Attorneys Flint Taylor (left) and Michael Laux Brian Chilson

It’s been four years since Eugene Ellison, 67, was shot to death by two LRPD officers in his apartment near the corner of Col. Glenn and University Ave. At a press conference held Tuesday night at a Little Rock church, Ellison’s sons and their attorneys marked the anniversary of Eugene Ellison’s death by laying out details of the case that they believe suggest the Little Rock Police Department may have covered up important information about Ellison’s shooting — information that’s only come to light since Troy and Eugene Ellison filed a federal civil rights lawsuit in Oct. 2011. Their attorney, who will argue against an “qualified immunity” appeal in the case before the 8th Circuit Court of Appeals later this week, says the Ellison shooting fits a pattern seen in police use of force cases nationwide. 
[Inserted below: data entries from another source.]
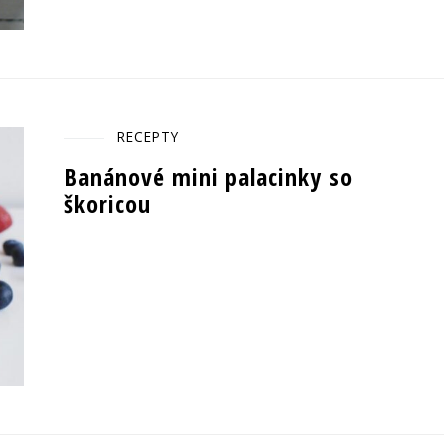
RECEPTY
Banánové mini palacinky so
škoricou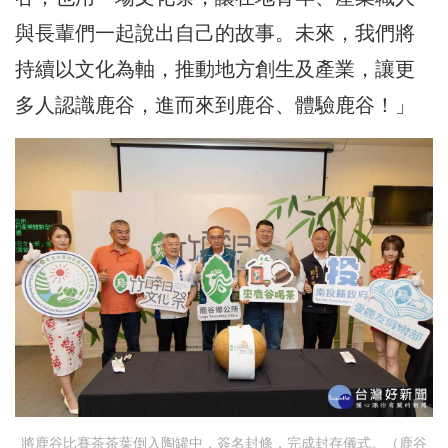
與長輩們一起說出自己的故事。未來，我們將
持續以文化為軸，推動地方創生及產業，讓更
多人認識鹿谷，進而來到鹿谷、體驗鹿谷！」
將鹿谷比賽茶茶葉倒入陶罐中，簽名封條，完成封存儀式。（鹿谷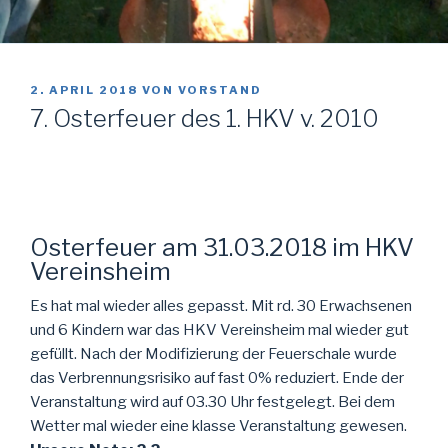
VERÖFFENTLICHT
2. APRIL 2018
VON
VORSTAND
AM
7. Osterfeuer des 1. HKV v. 2010
Osterfeuer am 31.03.2018 im HKV
Vereinsheim
Es hat mal wieder alles gepasst. Mit rd. 30 Erwachsenen
und 6 Kindern war das HKV Vereinsheim mal wieder gut
gefüllt. Nach der Modifizierung der Feuerschale wurde
das Verbrennungsrisiko auf fast 0% reduziert. Ende der
Veranstaltung wird auf 03.30 Uhr festgelegt. Bei dem
Wetter mal wieder eine klasse Veranstaltung gewesen.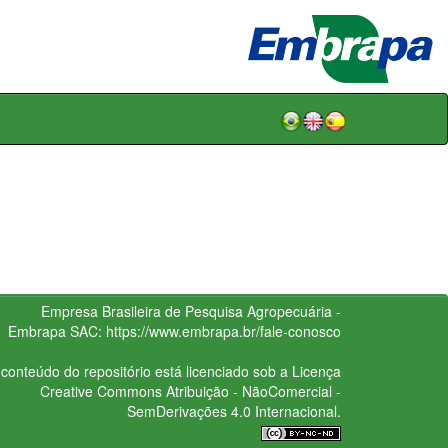
Empresa Brasileira de Pesquisa Agropecuária -
Embrapa
SAC:
https://www.embrapa.br/fale-conosco
conteúdo do repositório está licenciado sob a Licença
Creative Commons
Atribuição - NãoComercial -
SemDerivações 4.0 Internacional.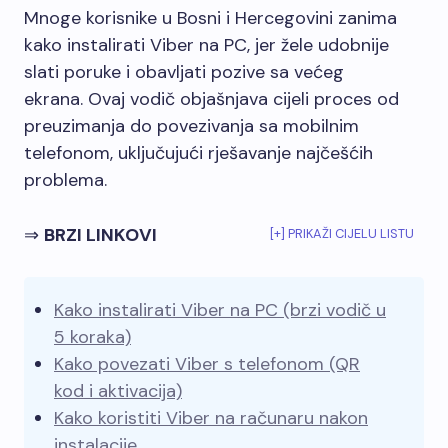
Mnoge korisnike u Bosni i Hercegovini zanima
kako instalirati Viber na PC, jer žele udobnije
slati poruke i obavljati pozive sa većeg
ekrana. Ovaj vodič objašnjava cijeli proces od
preuzimanja do povezivanja sa mobilnim
telefonom, uključujući rješavanje najčešćih
problema.
⇒
BRZI LINKOVI
[+] PRIKAŽI CIJELU LISTU
Kako instalirati Viber na PC (brzi vodič u
5 koraka)
Kako povezati Viber s telefonom (QR
kod i aktivacija)
Kako koristiti Viber na računaru nakon
instalacije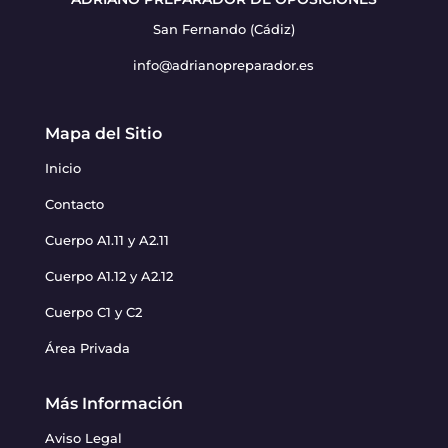
San Fernando (Cádiz)
info@adrianopreparador.es
Mapa del Sitio
Inicio
Contacto
Cuerpo A1.11 y A2.11
Cuerpo A1.12 y A2.12
Cuerpo C1 y C2
Área Privada
Más Información
Aviso Legal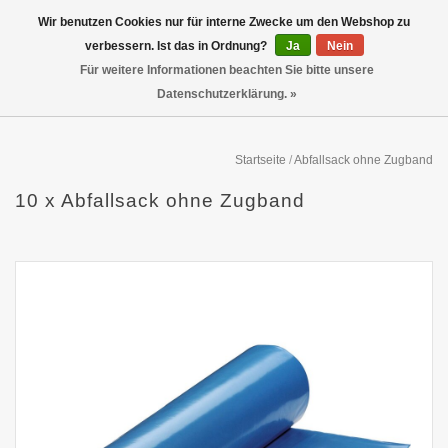
Wir benutzen Cookies nur für interne Zwecke um den Webshop zu
verbessern. Ist das in Ordnung?
Ja
Nein
Für weitere Informationen beachten Sie bitte unsere
Datenschutzerklärung. »
Startseite
/
Abfallsack ohne Zugband
10 x Abfallsack ohne Zugband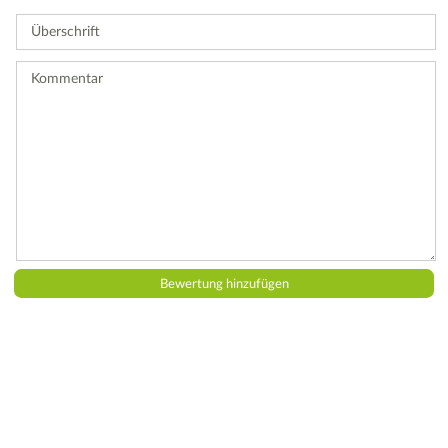
Sie
Überschrift
eine
Bewertung
ab.
Kommentar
LRPD officers Donna Lesher and Tabitha McCrillis were working off-duty security at Big Country Chateau apartments on Dec. 9, 2010 when they noticed Eugene Ellison’s door ajar. According to their account, after going in to check on Ellison’s welfare, Ellison became combative, struggling with Lesher and McCrillis and swinging his cane at them before Lesher shot him in the chest. At the time Lesher shot, she was on the balcony outside Ellison’s door, standing with McCrillis and two male officers who had arrived as backup.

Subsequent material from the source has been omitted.